The Countess began to comprehend. Nevertheless, she thought it advisable to feign to be still mystified.
I don't know in the least what you are talking about, Miss Colman.
Lennie covered her face with her palms and began to sob. Please, she begged, please give him back to me.
Give whom back to you? the Countess demanded.
You know! O, you must know! Gareth. You have so much and I have so little. He was the only bright spot in my life. Now you've taken him away. O, you can go to Europe, to your friends. Everything is open to you. But . . . there is nothing, nobody in this world for me but Gareth.
My dear Miss Colman, I'm afraid I don't understand, the Countess said. Do you mean that he was engaged to marry you?
O, no! He hasn't the slightest idea, not the slightest! You mustn't tell him how I feel!
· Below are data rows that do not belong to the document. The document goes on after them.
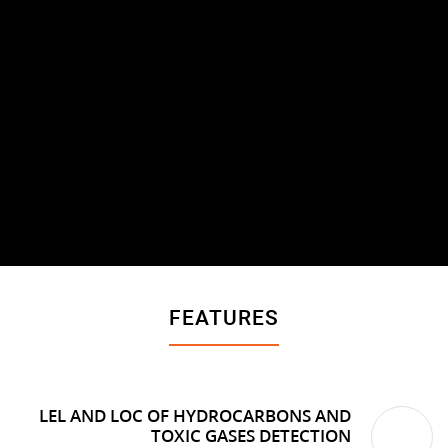
FEATURES
LEL AND LOC OF HYDROCARBONS AND
TOXIC GASES DETECTION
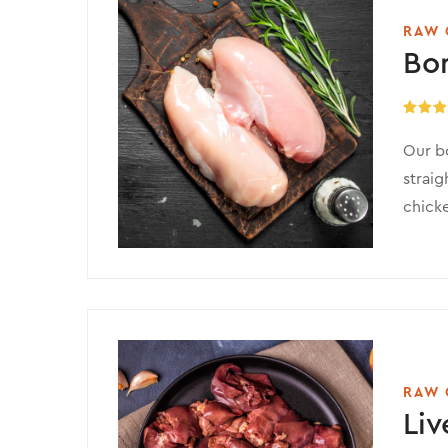
RAW 
Bo
Rated
5
out of 
Our bo
straig
chicke
RAW 
Liv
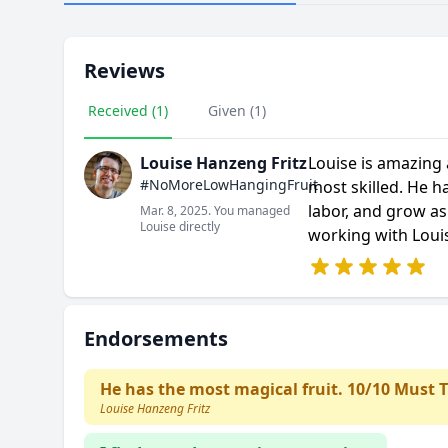
Reviews
Received (1)
Given (1)
Louise Hanzeng Fritz
Louise is amazing a
#NoMoreLowHangingFruit
most skilled. He h
labor, and grow as
Mar. 8, 2025. You managed
Louise directly
working with Louis
Endorsements
He has the most magical fruit. 10/10 Must T
Louise Hanzeng Fritz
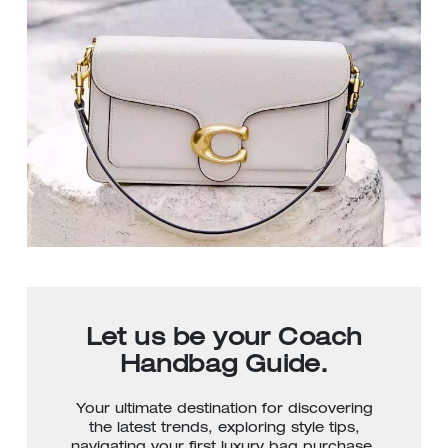
Let us be your Coach
Handbag Guide.
Your ultimate destination for discovering
the latest trends, exploring style tips,
navigating your first luxury bag purchase,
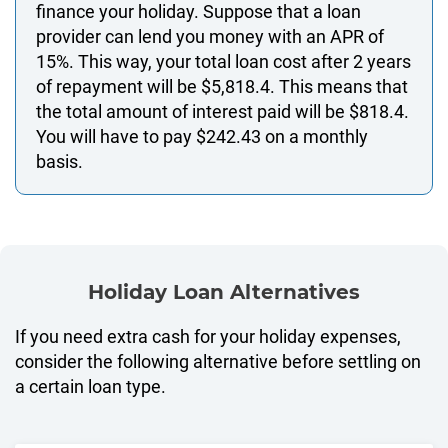
finance your holiday. Suppose that a loan
provider can lend you money with an APR of
15%. This way, your total loan cost after 2 years
of repayment will be $5,818.4. This means that
the total amount of interest paid will be $818.4.
You will have to pay $242.43 on a monthly
basis.
Holiday Loan Alternatives
If you need extra cash for your holiday expenses,
consider the following alternative before settling on
a certain loan type.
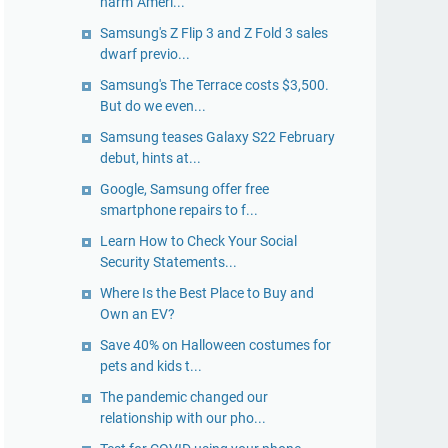
harm' Ameri...
Samsung's Z Flip 3 and Z Fold 3 sales
dwarf previo...
Samsung's The Terrace costs $3,500.
But do we even...
Samsung teases Galaxy S22 February
debut, hints at...
Google, Samsung offer free
smartphone repairs to f...
Learn How to Check Your Social
Security Statements...
Where Is the Best Place to Buy and
Own an EV?
Save 40% on Halloween costumes for
pets and kids t...
The pandemic changed our
relationship with our pho...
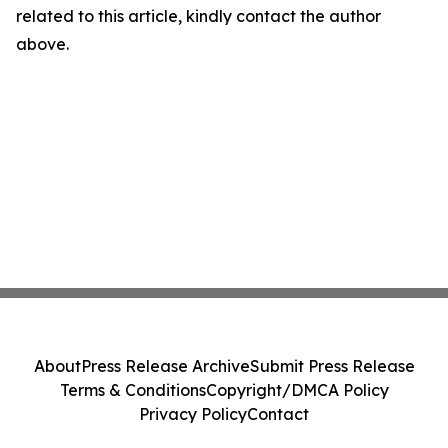
related to this article, kindly contact the author
above.
About
Press Release Archive
Submit Press Release
Terms & Conditions
Copyright/DMCA Policy
Privacy Policy
Contact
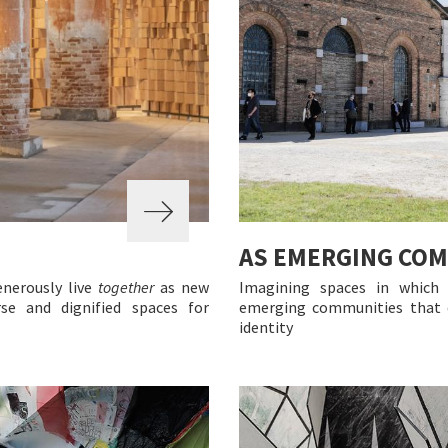
AS EMERGING CO
enerously live
together
as new
Imagining spaces in which
se and dignified spaces for
emerging communities that d
identity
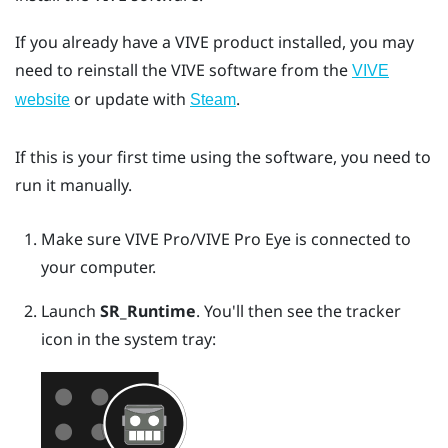
If you already have a VIVE product installed, you may
need to reinstall the VIVE software from the
VIVE
or update with
.
website
Steam
If this is your first time using the software, you need to
run it manually.
Make sure
VIVE Pro
/
VIVE Pro Eye
is connected to
your computer.
Launch
SR_Runtime
.
You'll then see the tracker
icon in the system tray:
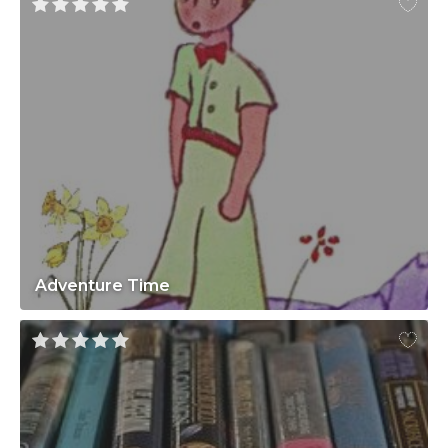
Adventure Time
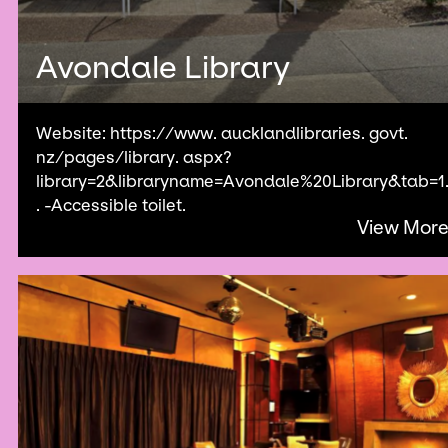
Avondale Library
Website: https://www. aucklandlibraries. govt.
nz/pages/library. aspx?
library=2&libraryname=Avondale%20Library&tab=1
. -Accessible toilet.
View Mor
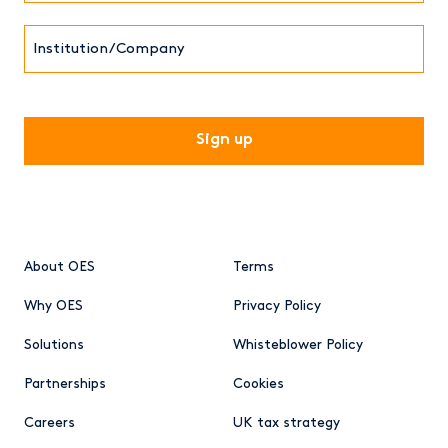
Institution/Company
CAPTCHA
About OES
Terms
Why OES
Privacy Policy
Solutions
Whisteblower Policy
Partnerships
Cookies
Careers
UK tax strategy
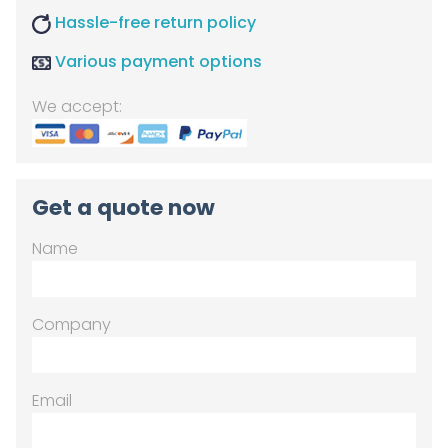
Hassle-free return policy
Various payment options
We accept:
Get a quote now
Name
Company
Email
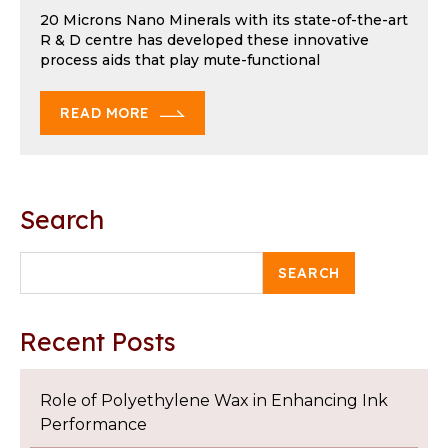
20 Microns Nano Minerals with its state-of-the-art
R & D centre has developed these innovative
process aids that play mute-functional
READ MORE
Search
SEARCH
Recent Posts
Role of Polyethylene Wax in Enhancing Ink
Performance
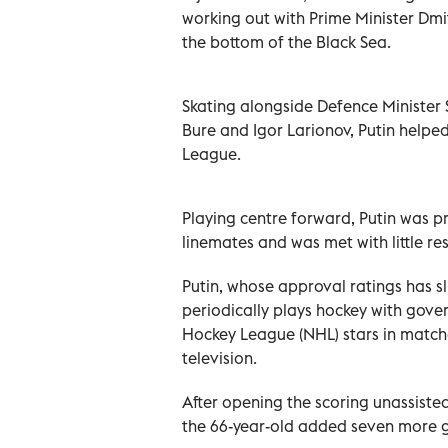
working out with Prime Minister Dmit
the bottom of the Black Sea.
Skating alongside Defence Minister 
Bure and Igor Larionov, Putin helped
League.
Playing centre forward, Putin was pr
linemates and was met with little r
Putin, whose approval ratings has s
periodically plays hockey with gove
Hockey League (NHL) stars in match
television.
After opening the scoring unassiste
the 66-year-old added seven more g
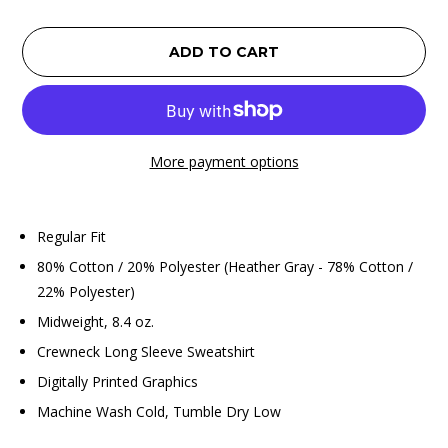
ADD TO CART
More payment options
Regular Fit
80% Cotton / 20% Polyester (Heather Gray - 78% Cotton /
22% Polyester)
Midweight, 8.4 oz.
Crewneck Long Sleeve Sweatshirt
Digitally Printed Graphics
Machine Wash Cold, Tumble Dry Low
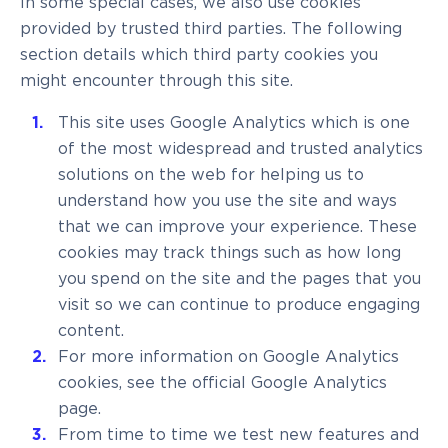
In some special cases, we also use cookies
provided by trusted third parties. The following
section details which third party cookies you
might encounter through this site.
This site uses Google Analytics which is one
of the most widespread and trusted analytics
solutions on the web for helping us to
understand how you use the site and ways
that we can improve your experience. These
cookies may track things such as how long
you spend on the site and the pages that you
visit so we can continue to produce engaging
content.
For more information on Google Analytics
cookies, see the official Google Analytics
page.
From time to time we test new features and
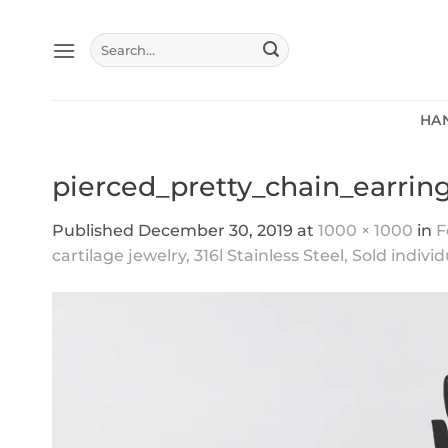
Skip
to
Search
content
for:
HA
pierced_pretty_chain_earrin
Published
December 30, 2019
at
1000 × 1000
in
F
cartilage jewelry, 316l Stainless Steel, Sold individ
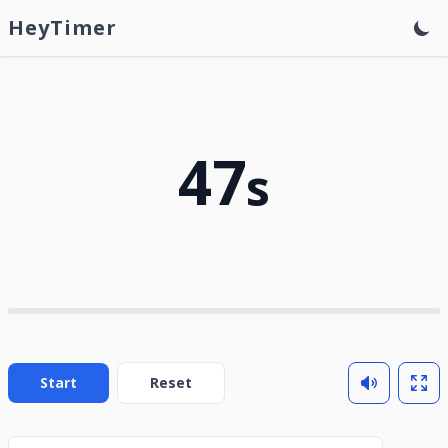
HeyTimer
47
s
Start
Reset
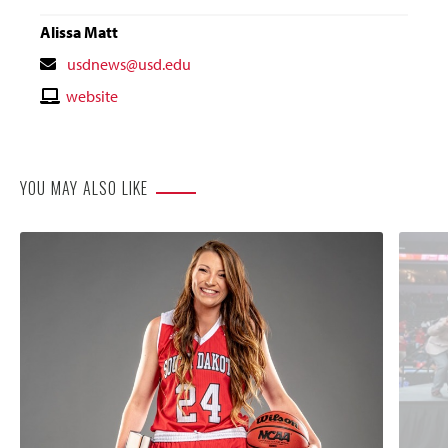
Alissa Matt
Contact
usdnews@usd.edu
Email
Contact
website
Website
YOU MAY ALSO LIKE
Promise me you won't tell him. He used to come to see me. We read together, talked together. Since he met you he has not been near me.
The woman was sobbing aloud. The Countess, reassured by what Lennie had said, treated her more kindly. There, there, she comforted her, stroking the girl's hands, don't cry. I didn't know about this . . . about your . . . I'll see what I can do. I'll ask him to call on you.
You will? Lennie stared at her.
Certainly, I'll do what I can.
Then he does love you! Then what they say is true! You can send him to me. You have that power! I hate you. I tell you, I hate you!